◆ BRIEF ◆
Search the records for lines with the word "consent" and copy each match.

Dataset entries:
↓↓↓

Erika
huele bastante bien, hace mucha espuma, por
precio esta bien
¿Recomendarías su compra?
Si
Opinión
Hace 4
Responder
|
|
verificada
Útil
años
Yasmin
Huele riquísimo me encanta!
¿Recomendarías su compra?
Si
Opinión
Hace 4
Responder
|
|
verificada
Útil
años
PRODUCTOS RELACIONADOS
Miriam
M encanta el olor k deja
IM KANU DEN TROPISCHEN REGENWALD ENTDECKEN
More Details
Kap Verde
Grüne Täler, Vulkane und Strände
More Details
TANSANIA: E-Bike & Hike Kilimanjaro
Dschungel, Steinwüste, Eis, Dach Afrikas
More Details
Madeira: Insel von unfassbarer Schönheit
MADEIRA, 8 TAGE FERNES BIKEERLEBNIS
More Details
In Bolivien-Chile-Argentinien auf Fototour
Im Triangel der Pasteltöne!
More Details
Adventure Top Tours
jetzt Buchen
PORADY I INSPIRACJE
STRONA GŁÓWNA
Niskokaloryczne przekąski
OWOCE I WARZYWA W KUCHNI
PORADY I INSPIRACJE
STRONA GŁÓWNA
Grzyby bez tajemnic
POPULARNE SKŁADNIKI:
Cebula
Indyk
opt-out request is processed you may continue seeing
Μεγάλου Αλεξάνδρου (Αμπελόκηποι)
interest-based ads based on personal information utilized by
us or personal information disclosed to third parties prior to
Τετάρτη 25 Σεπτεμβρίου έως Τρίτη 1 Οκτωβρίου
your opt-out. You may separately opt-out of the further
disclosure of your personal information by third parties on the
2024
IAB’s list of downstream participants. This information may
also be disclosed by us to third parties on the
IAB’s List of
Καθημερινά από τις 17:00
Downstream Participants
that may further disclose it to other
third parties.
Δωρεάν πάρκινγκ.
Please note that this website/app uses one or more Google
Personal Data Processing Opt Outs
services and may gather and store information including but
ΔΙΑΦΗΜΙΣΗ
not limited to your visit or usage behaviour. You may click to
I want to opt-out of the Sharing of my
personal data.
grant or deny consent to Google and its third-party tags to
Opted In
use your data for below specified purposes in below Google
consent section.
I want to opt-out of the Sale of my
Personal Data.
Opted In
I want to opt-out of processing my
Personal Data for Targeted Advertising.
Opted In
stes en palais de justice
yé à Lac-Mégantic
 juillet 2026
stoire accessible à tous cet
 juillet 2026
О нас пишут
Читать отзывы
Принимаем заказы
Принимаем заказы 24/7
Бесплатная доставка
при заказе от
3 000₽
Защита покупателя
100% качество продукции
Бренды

↑↑↑

◆ ANSWER BELOW ◆
grant or deny consent to Google and its third-party tags to
consent section.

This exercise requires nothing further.